I was saying, that is the evolution of the definition of democracy that later when it emerges, when the bourgeoisie experiences it in Europe, mainly after the thinkers like John Locke or Francisco de Secundat, better known with the name of the Baron of Montesquieu, whom is the one who states or outlines the new revolutionary political visions, because the bourgeoisie at that time was revolutionary, considering there was a prevailing feudal regime in Europe with very precarious conditions. People in this case had little, according the European experience within the European feudalism, servants had a little more prerogative than slaves, but that is regarding the raising bourgeoisie, because simply they saw that social regime was not good especially for the development of capital, so that was the end of that raising bourgeoisie.
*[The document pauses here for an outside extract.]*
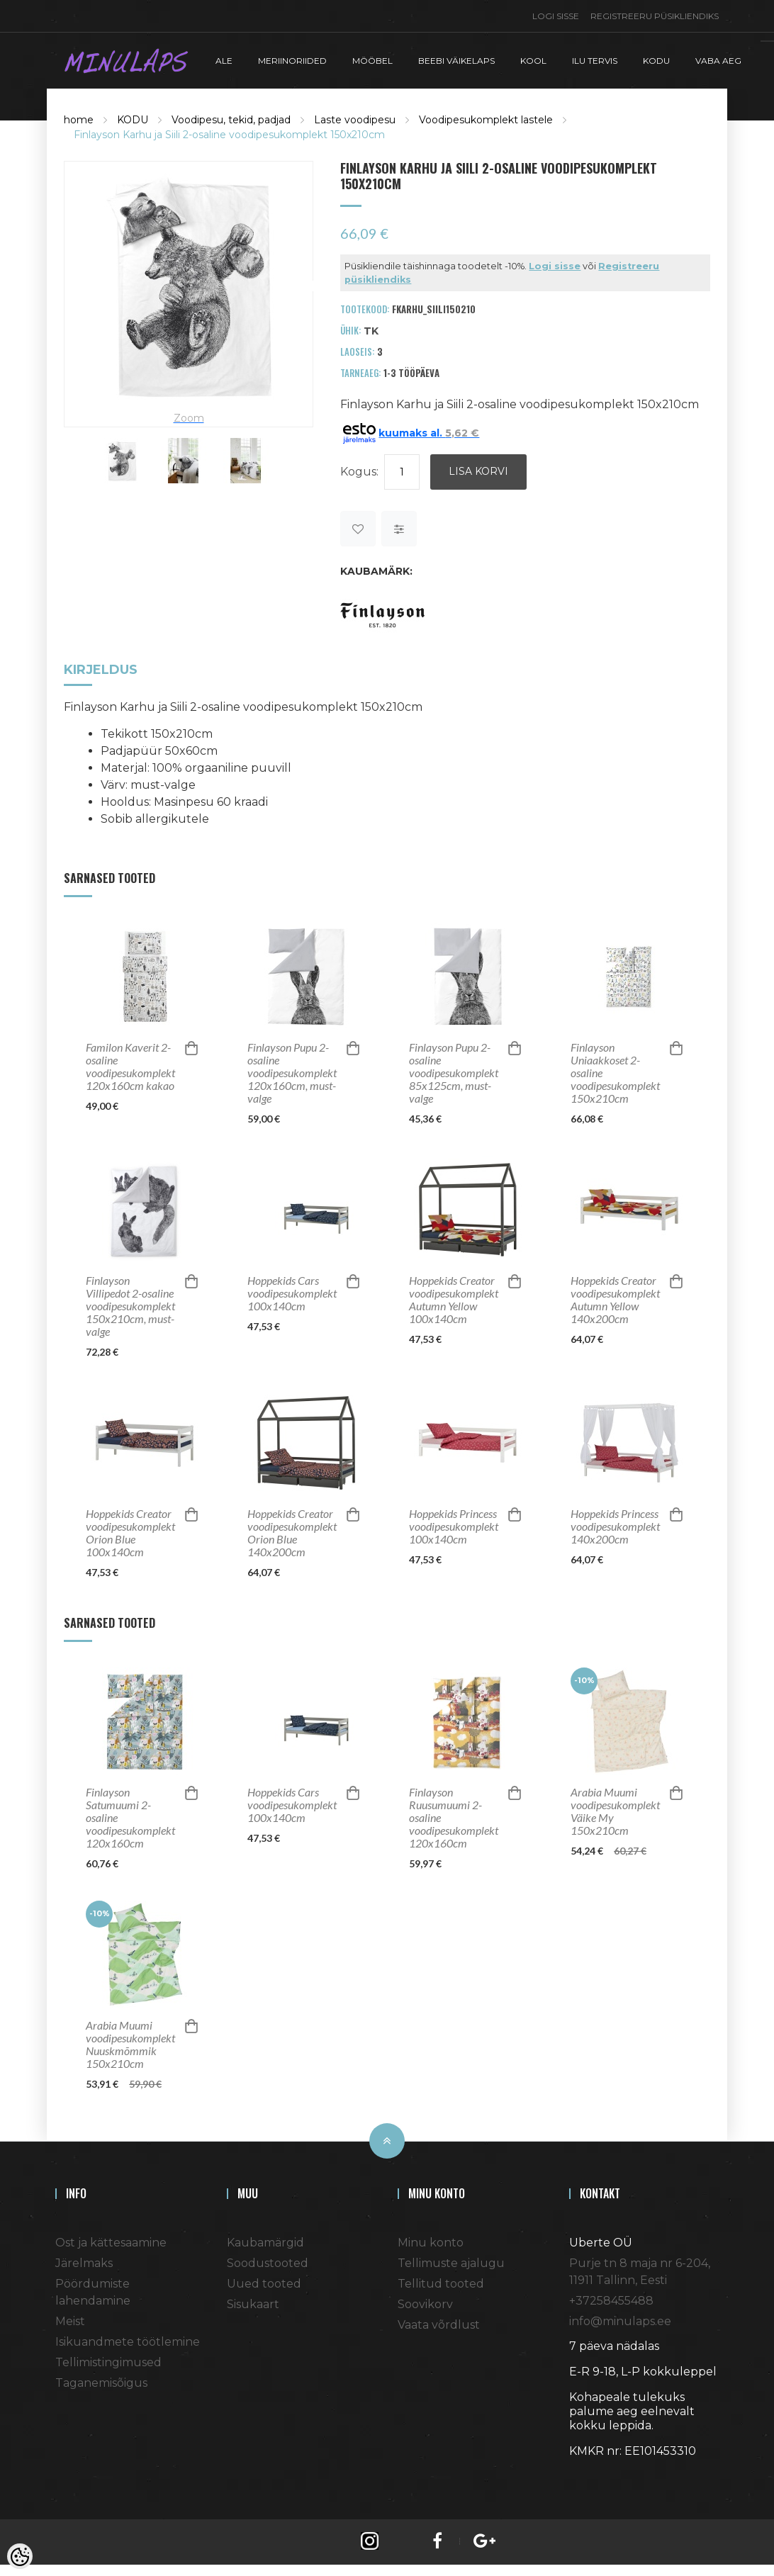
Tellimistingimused (108, 2359)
We are precisely talking about Europe after the Age of Enlightenment, the age of the development of the sciences, the arts, that begins to take force mainly in the XV, XVI, XVII century, and it begins, it even coincides with the discovery of America by the Europeans and the conquest of America.

America did not need to be discovered because simply America had the American-Indians; it had the people that lived there, the people originally from the region that came from very developed societies: the Incas, the Aztecs, and the Mayans. They really had developed societies, but well, then came the European vision, the conquest turn into a supposedly source of advance and growth to the medieval Europe and in those circumstances these new bourgeois revolutionary trend stated a new perspective of democracy, let us say they tried to improve the Greek democracy, to mention a referent. Then came the distribution of powers of Montesquieu, the guide of powers, the separation of powers between executive, legislative and judiciary in order to find a balance and the necessary counterparts to make the governing exercise effective, the exercise of democracy and also to represent all of those under the government.

So, was that what actually happened? Was the popular exercise what really prevailed in the bourgeois democracy? It can be said that in the XXI century that democracy they tried to establish as referent, the American democracy as the final and most completed of democracies, after the European experiences and its version in America through the democracy created in United State. I will tell you what my point of view is regarding the democracy we see today in those countries.

Can we say that the constitutional monarchies in Spain, Belgium or England are democratic? Those with superior chambers like the House of Lords in England, that still represent the English feudal nobility in terms of attributes above the region representatives, who are in the end the representatives supposedly elected by the population.

Many mechanisms exist, but those are mechanisms to preserve the power of the wealthy classes, of the classes precisely bourgeois above the powers and rights of the rest of the society. It is a reality. That is expressed in many ways.